Oh wow. I needed to take a breath for a moment because I had some serious flashbacks of why I had problematic issues later on in life.

Next Chapter: Tell the Haters ‘FUCK YOU!’

I’ve become a teenager who has learned to love all those features I used to hate about myself. Everyone who had made fun of me watched me grow up and realized, “Damn, those ears, bowlegged legs, face, lip hair, and lets not forget that natural tan—damn Gina…you is fine!” Lol.

It’s funny how the things you get picked on slowly become some of your greatest assets.

But for realzy and in all actuality this is what happened to me. I grew up and all those things I hated became features that were worthy to be adored. Guys wanted to date me who had previously picked on me and secretly in my mind I thought “you can touch this. Oh-oh oh oh oh-oh-oh. You can’t touch this. Oh-oh oh oh oh-oh-oh.”

Fast forward to present day: Grown woman who hates her body

Whoa. Hold up. Wait a minute.

Did you just skip a chapter or go in reverse because this lady is over her body shaming. That all ended in high school. So what the heck are you talking about?

Oh you know the grown woman who can’t seem to get her ass out of bed and do a workout. You know the one who eats all that crap—mostly sugar in the form of cookies and chocolate and all those carbs—yeah that one. The one who has no self-control and then gets mad at herself for having a little belly that pops out over her jeans. She’s the one. She’s the culprit.

She’s the one that hates her body because she’s not picture perfect like all the magazines, movie stars, fitness and yoga hawties. That one.

Yup. And that’s when things had to get real.

The moment I started body shaming myself as an adult was the moment that I opened pandoras box to my old body shaming voices and patterns.

They all came back like a bat out of hell. No rhyme. No reason. It was all body shame. The voices rushed in and they knew all to well how to make me squirm. They were straight up evil. Moooooohahahahahahahahaha—yeah just like that evil laugh—straight up sinister.

I didn’t even realize what I was doing. Shoot, I didn’t even know the true meaning of body shaming until I started writing about it. I had heard about it, but I was in denial that I was doing it to myself. I had accepted the hateful voices in my head so much that it seemed like it was part of my daily thought life.

I had no idea how harsh I was being to myself.

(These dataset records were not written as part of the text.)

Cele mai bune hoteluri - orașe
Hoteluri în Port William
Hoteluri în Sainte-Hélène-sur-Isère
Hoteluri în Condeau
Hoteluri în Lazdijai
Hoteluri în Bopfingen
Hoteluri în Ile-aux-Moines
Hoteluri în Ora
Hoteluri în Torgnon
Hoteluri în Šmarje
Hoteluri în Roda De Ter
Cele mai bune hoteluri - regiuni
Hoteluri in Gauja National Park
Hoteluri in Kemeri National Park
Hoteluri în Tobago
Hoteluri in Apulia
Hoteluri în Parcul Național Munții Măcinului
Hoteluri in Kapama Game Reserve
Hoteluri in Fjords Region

I was completely oblivious.

If you’re still with me…I applaud you because I’m sure most people would click off of this blog because I’m not giving you that instant answer on how to stop all the body shaming thoughts and voices. But then again, I’m guessing you’re still reading this because it rings a bell.

Ring my belllll-el-el-el, rings your bell. Right? Right.

Here’s what happened.

I thought I was over my body shaming and for a time yes I was. But really I was never done with my body shaming. Even though I accepted my skin color and I had come to a place where I thought it was sexy I was still playing background thoughts that went something like this:

“Oh she doesn’t like you because you’re brown.”

“Oh the truth is, they probably don’t like brown people.”

“I hate when my skin gets this dark.”

“I bet if I was white, he’d like me more.”

Now do this same thing with the thought life, but with all the body parts I had said that I had finally accepted. In the back of my mind I was still hating on myself even though I openly expressed that I accepted myself. The truth was I never truly accepted those things about myself because my subconscious was playing what I really thought about myself.

This is when I realized that I had an inner bully that constantly tore me down and made me feel like the ugliest person alive.

And that’s when I had to look myself square in the mirror and ask, “Who the fuck Am I? And who the hell is this bully I created within myself? Who is she? Where did she come from? And how the FUCK do I get rid of her?!?!?”

I wish I could tell you a pretty honky dory story wrapped in butterflies, but the truth is it wasn’t pretty. I had become my own worst enemy.